BY JOERG TIEDE
Quincy Wright (1890-1970) served as the 20th president of the AAUP from 1944 to 1946. At the time of his election to the presidency, Wright had already served for almost two decades on Committee A on Academic Freedom and Tenure, and he would continue to serve on the committee for another decade. His thirty years of membership on Committee A are among the longest in the history of the AAUP. Wright was a political scientist who spent most of his career at the University of Chicago. He studied international law and had a particular interest in war and its prevention. His main book, A Study of War, was published in 1942. He served as an adviser to the Nuremberg trials and was nominated for the Nobel Peace Prize for his academic work.

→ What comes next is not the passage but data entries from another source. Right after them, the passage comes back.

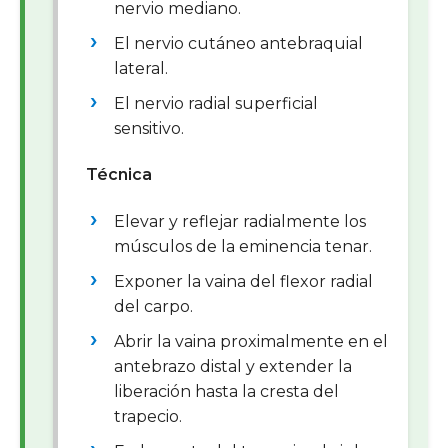
nervio mediano.
El nervio cutáneo antebraquial
lateral.
El nervio radial superficial
sensitivo.
Técnica
Elevar y reflejar radialmente los
músculos de la eminencia tenar.
Exponer la vaina del flexor radial
del carpo.
Abrir la vaina proximalmente en el
antebrazo distal y extender la
liberación hasta la cresta del
trapecio.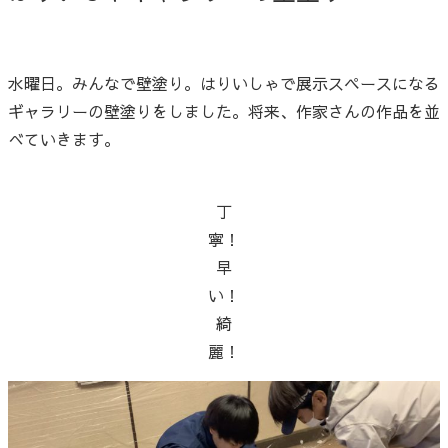
水曜日。みんなで壁塗り。はりいしゃで展示スペースになる
ギャラリーの壁塗りをしました。将来、作家さんの作品を並
べていきます。
丁
寧！
早
い！
綺
麗！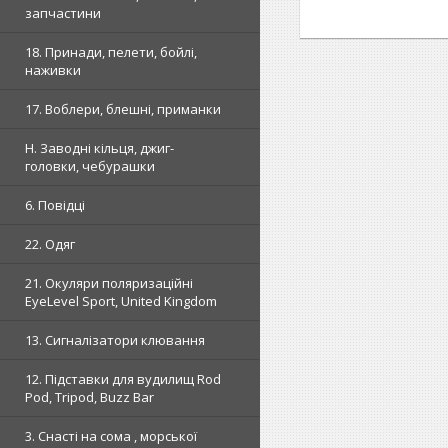
запчастини
18. Принади, пелети, бойлі,
наживки
17. Воблери, блешні, приманки
H. Заводні кільця, джиг-
головки, чебурашки
6. Повідці
22. Одяг
21. Окуляри поляризаційні
EyeLevel Sport, United Kingdom
13. Сигналізатори клювання
12. Підставки для вудилищ Rod
Pod, Tripod, Buzz Bar
3. Снасті на сома , морської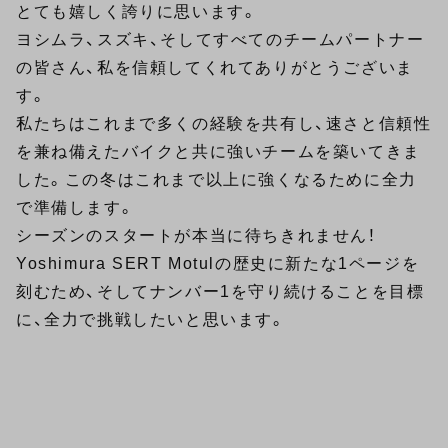
とても嬉しく誇りに思います。
ヨシムラ、スズキ、そしてすべてのチームパートナー
の皆さん、私を信頼してくれてありがとうございま
す。
私たちはこれまで多くの経験を共有し、速さと信頼性
を兼ね備えたバイクと共に強いチームを築いてきま
した。この冬はこれまで以上に強くなるために全力
で準備します。
シーズンのスタートが本当に待ちきれません！
Yoshimura SERT Motulの歴史に新たな1ページを
刻むため、そしてナンバー1を守り続けることを目標
に、全力で挑戦したいと思います。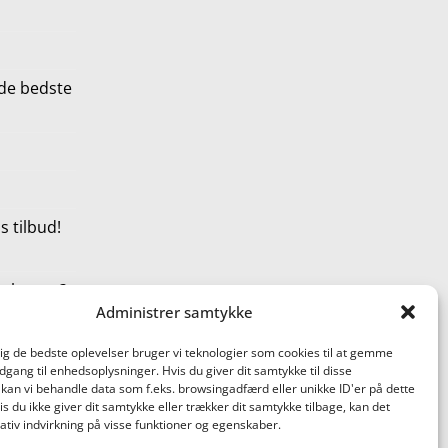
de bedste
 tilbud!
t shoppe?
Administrer samtykke
dig de bedste oplevelser bruger vi teknologier som cookies til at gemme
adgang til enhedsoplysninger. Hvis du giver dit samtykke til disse
 kan vi behandle data som f.eks. browsingadfærd eller unikke ID'er på dette
s du ikke giver dit samtykke eller trækker dit samtykke tilbage, kan det
tiv indvirkning på visse funktioner og egenskaber.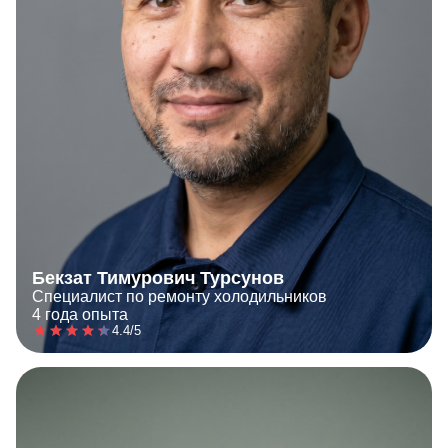
Бекзат Тимурович Турсунов
Специалист по ремонту холодильников
4 года опыта
4.4/5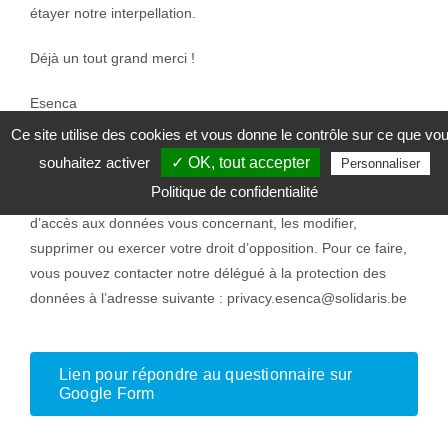
étayer notre interpellation.
Déjà un tout grand merci !
Esenca
Ce site utilise des cookies et vous donne le contrôle sur ce que vo
Vos données sont traitées conformément à la règlementation
souhaitez activer
✓ OK, tout accepter
Personnaliser
en vigueur en matière de protection de données à caractère
Politique de confidentialité
personnel. À tout moment vous pouvez exercer votre droit
d’accès aux données vous concernant, les modifier,
supprimer ou exercer votre droit d’opposition. Pour ce faire,
vous pouvez contacter notre délégué à la protection des
données à l’adresse suivante : privacy.esenca@solidaris.be
Lien pour répondre au questionnaire sur
Google Form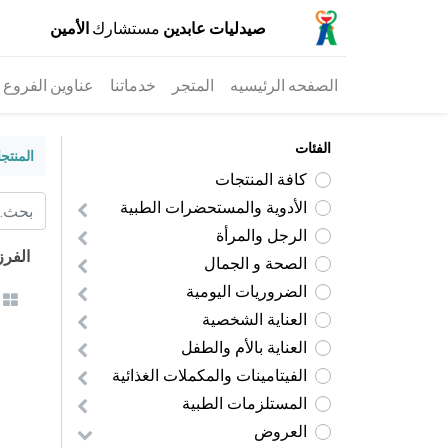
صيدليات عابدين
مستشارك
الأمين
الصفحه الرئيسيه
المتجر
خدماتنا
عناوين الفروع
الفئات
المنتج
كافة المنتجات
الأدوية والمستحضرات الطبية
الرجل والمرأة
الفر
الصحة و الجمال
الضروريات اليومية
العناية الشخصية
العناية بالأم والطفل
الفيتامينات والمكملات الغذائية
المستلزمات الطبية
​العروض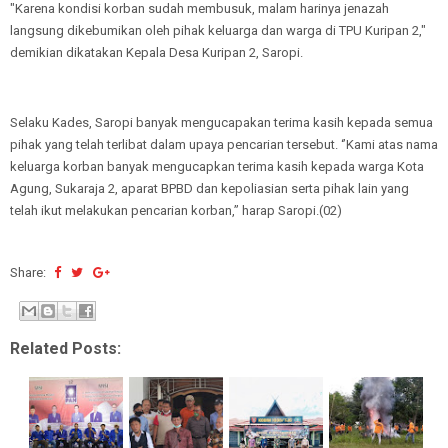
"Karena kondisi korban sudah membusuk, malam harinya jenazah
langsung dikebumikan oleh pihak keluarga dan warga di TPU Kuripan 2,"
demikian dikatakan Kepala Desa Kuripan 2, Saropi.
Selaku Kades, Saropi banyak mengucapakan terima kasih kepada semua
pihak yang telah terlibat dalam upaya pencarian tersebut. ‘’Kami atas nama
keluarga korban banyak mengucapkan terima kasih kepada warga Kota
Agung, Sukaraja 2, aparat BPBD dan kepoliasian serta pihak lain yang
telah ikut melakukan pencarian korban,’’ harap Saropi.(02)
Share:
Related Posts: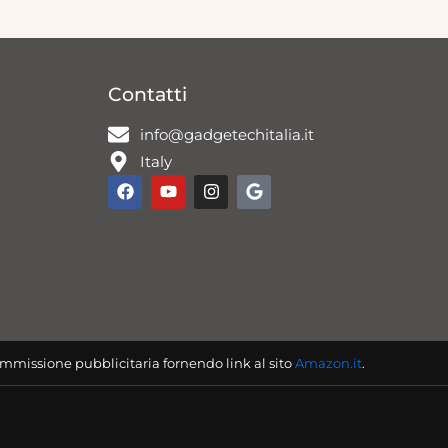
Contatti
info@gadgetechitalia.it
Italy
F
Y
I
G
a
o
n
o
c
u
s
o
e
t
t
g
b
u
a
l
o
b
g
e
o
e
r
k
a
m
mmissione pubblicitaria fornendo link al sito
Amazon.it
.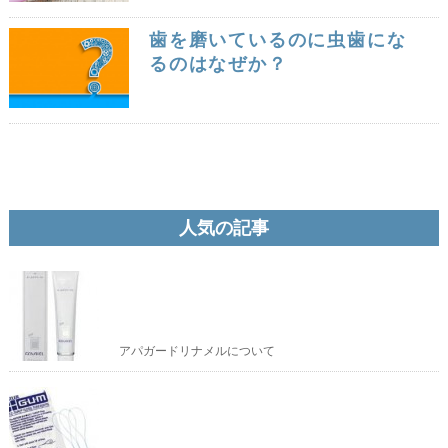
歯を磨いているのに虫歯にな
るのはなぜか？
人気の記事
アパガードリナメルについて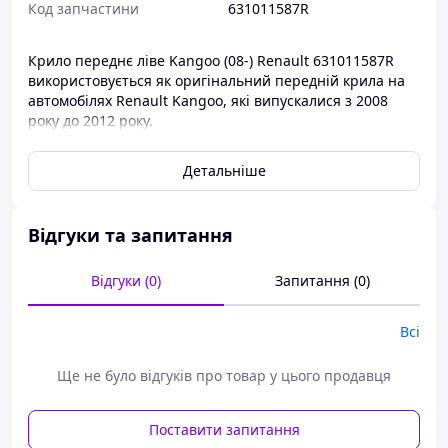
Код запчастини
631011587R
Крило переднє ліве Kangoo (08-) Renault 631011587R
використовується як оригінальний передній крила на
автомобілях Renault Kangoo, які випускалися з 2008
року до 2012 року.
Кузові запчастини Renault мають дуже високі
Детальніше
показники якості, включно з високою якістю металу, а
також висока якість виготовлення.
Шанувані клієнти, якщо ви не знаєте оригінального
Відгуки та запитання
номера запчастини вашого автомобіля, настійно
просимо вас, скидати vin код автомобіля й ми зможете
Відгуки (0)
Запитання (0)
точно підібрати для вас необхідну запчастину.
Кузові запчастини ви завжди зможете придбати в
Всі
нашому інтернет-магазині за найдоступнішими цінами.
Ще не було відгуків про товар у цього продавця
Поставити запитання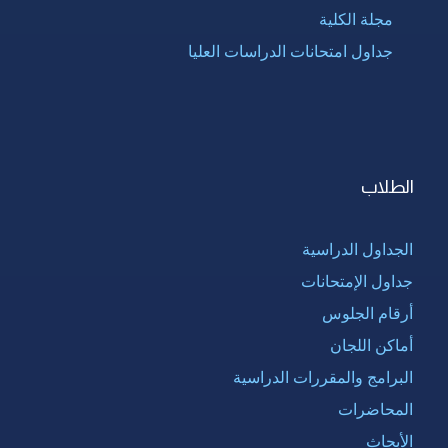
مجلة الكلية
جداول امتحانات الدراسات العليا
الطلاب
الجداول الدراسية
جداول الإمتحانات
أرقام الجلوس
أماكن اللجان
البرامج والمقررات الدراسية
المحاضرات
الأبحاث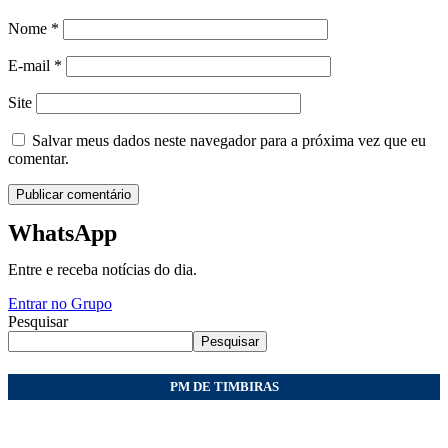
Nome
*
E-mail
*
Site
Salvar meus dados neste navegador para a próxima vez que eu
comentar.
WhatsApp
Entre e receba notícias do dia.
Entrar no Grupo
Pesquisar
Pesquisar
PM DE TIMBIRAS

Although the AAUP failed to publish investigative reports of faculty dismissals during the McCarthy era, the Association publicly condemned such dismissals in principle throughout that period. In 1947 Committee A took the unusual step of addressing the question of faculty dismissals because of membership in the Communist party before an actual case had been reported to it. Beginning with the observation of the 1940 Statement of Principles on Academic Freedom and Tenure that “[t]he college or university teacher is a citizen, a member of a learned profession, and an officer of an educational institution,” Committee A pointed out that a professor has “the right to be a Communist as long as other citizens have that right—as long, that is, as membership in the Communist party is legal,” which, the committee noted, it was. It added that:
This Association cannot presume to declare that [a professor] living in the United States, and subject to its constitution and laws, is by the fact of membership in the Communist party guilty of criminal conspiracy, treason, or the advocacy of the violent overthrow of the government when neither the legislatures of the several states, the Congress of the United States, nor the courts have ever so declared. Certainly, the administrations of our colleges and universities should not be expected to assume the functions of legislatures and courts, nor should the American Association of University Professors condone their assumption of legislative and judicial functions.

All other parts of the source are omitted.